Spezialtiefbau-Innovation: Mittelständler meldet Patent an

Der Titel des Forschungsprojekts ist etwas sperrig: „Entwicklung und Optimierung einer kunststoffbasierten Leitwand zur Effizienzsteigerung der Schlitzwandherstellung“. Dahinter verbirgt sich eine Idee, deren Umsetzung bestimmte Bauarbeiten im Spezialtiefbau deutlich einfacher, kostengünstiger und ressourcenschonender machen könnte. Zudem würde weniger Personal benötigt. Zur Erklärung für Laien: Solche Leitwände (nicht zu verwechseln mit Betonleitwänden zur Verkehrssicherung) sind wichtige Baubehelfe bei der Erstellung von Schlitzwänden, die wiederum der Sicherung von tiefen Baugruben, Unterführungen und zur Abdichtung gegen Grundwasser dienen.
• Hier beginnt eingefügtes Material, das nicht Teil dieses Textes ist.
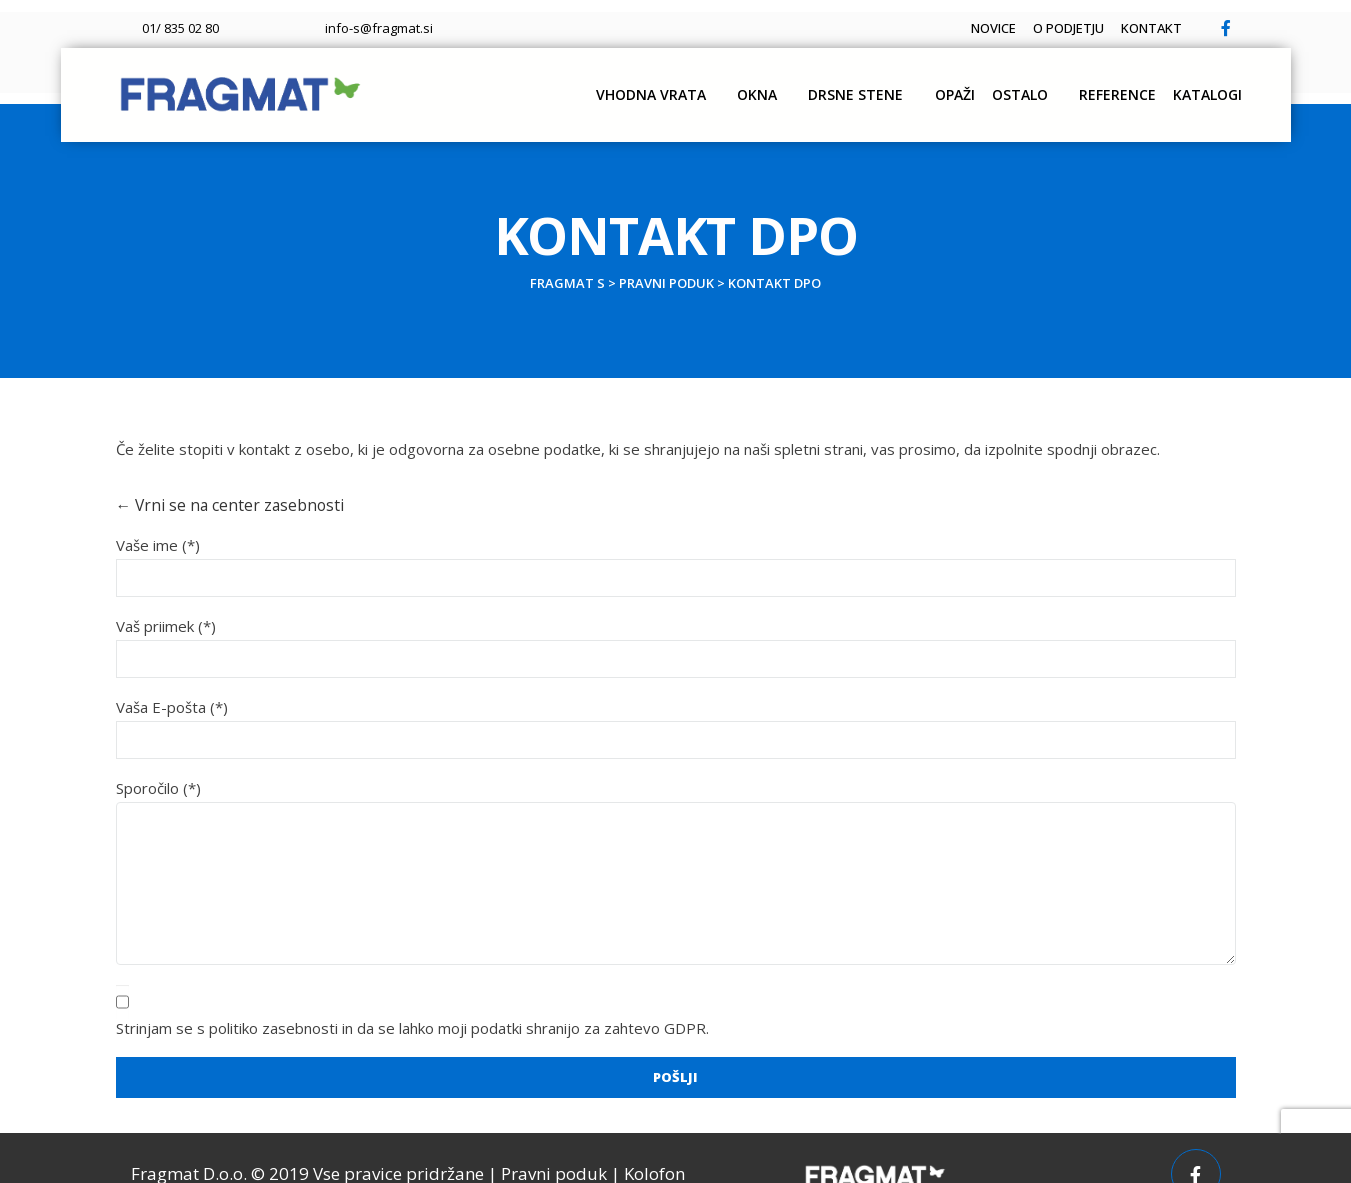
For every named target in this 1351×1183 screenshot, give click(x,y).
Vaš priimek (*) (166, 598)
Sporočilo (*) (158, 760)
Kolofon (654, 1142)
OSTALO (977, 82)
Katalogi (1196, 82)
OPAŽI (889, 82)
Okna (674, 82)
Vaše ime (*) (158, 517)
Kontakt (1140, 16)
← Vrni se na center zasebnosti (223, 479)
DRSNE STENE (781, 82)
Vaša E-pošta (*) (172, 679)
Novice (936, 16)
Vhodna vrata (559, 82)
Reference (1083, 82)
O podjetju (1034, 16)
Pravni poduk (554, 1142)
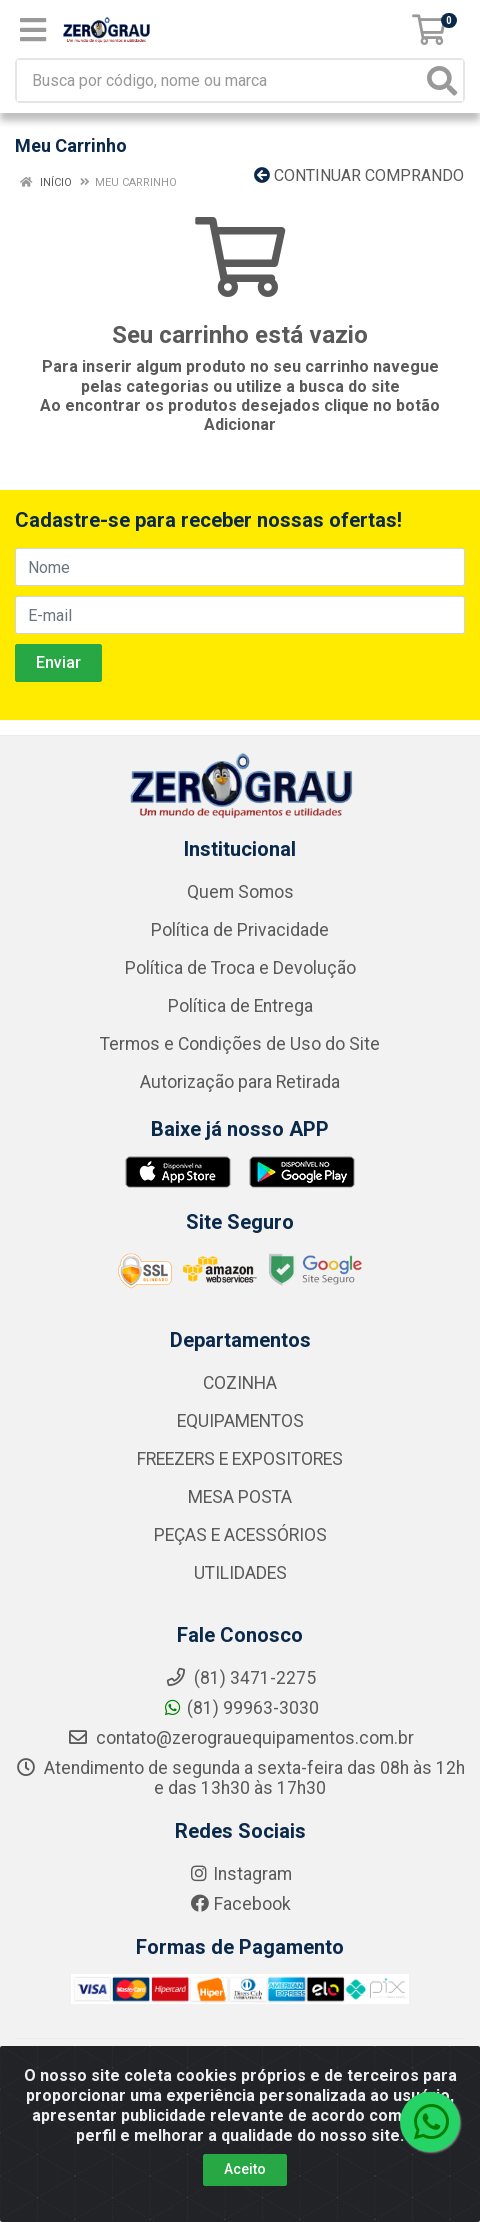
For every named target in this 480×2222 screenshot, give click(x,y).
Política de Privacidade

Die Leitwände ermöglichen die präzise Führung des Greifers oder einer Fräse bei der Herstellung von Schlitzwänden. Sie werden oberirdisch auf beiden Seiten des geplanten Schlitzes erstellt. Kurz: Sie sind extrem wichtig für viele Projekte im Spezialtiefbau. Bislang werden Leitwände zeitaufwendig vor Ort auf der Baustelle aus Stahlbeton hergestellt und nach einmaliger Nutzung wieder abgerissen.
„Genau das wollen wir ändern“, sagt Markus Jaunich. Er ist geschäftsführender Gesellschafter der TBS Tiefbau-Service GmbH in Cottbus, die seit 2023 gemeinsam mit dem Fraunhofer- Institut für Angewandte Polymerforschung (IAP) in Wildau und Prof. Dr. Holger Seidlitz von der BTU Cottbus-Senftenberg an der Innovation arbeitet.
Gefördert wird die Entwicklung durch das Programm „Unternehmen Revier“ des Bundeswirtschaftsministeriums, das sich an regionale Akteure der sächsischen und brandenburgischen Landkreise Bautzen, Dahme- Spreewald, Elbe-Elster, Görlitz, Oberspreewald- Lausitz und Spree-Neiße sowie der Stadt Cottbus richtet. TBS hatte sich erfolgreich für den 8. Ideen- und Projektwettbewerb in der Lausitz beworben. Unternehmen waren – auch zusammen mit wissenschaftlichen Einrichtungen – dazu aufgerufen gewesen, ihre innovativen Vorhaben der Produktentwicklung und Geschäftsfelderweiterung zu präsentieren. Unterstützt werden Projekte, die „Modellcharakter im Strukturwandel auf wirtschaftlicher oder gesellschaftlicher Ebene haben“, wie es in der Ausschreibung heißt.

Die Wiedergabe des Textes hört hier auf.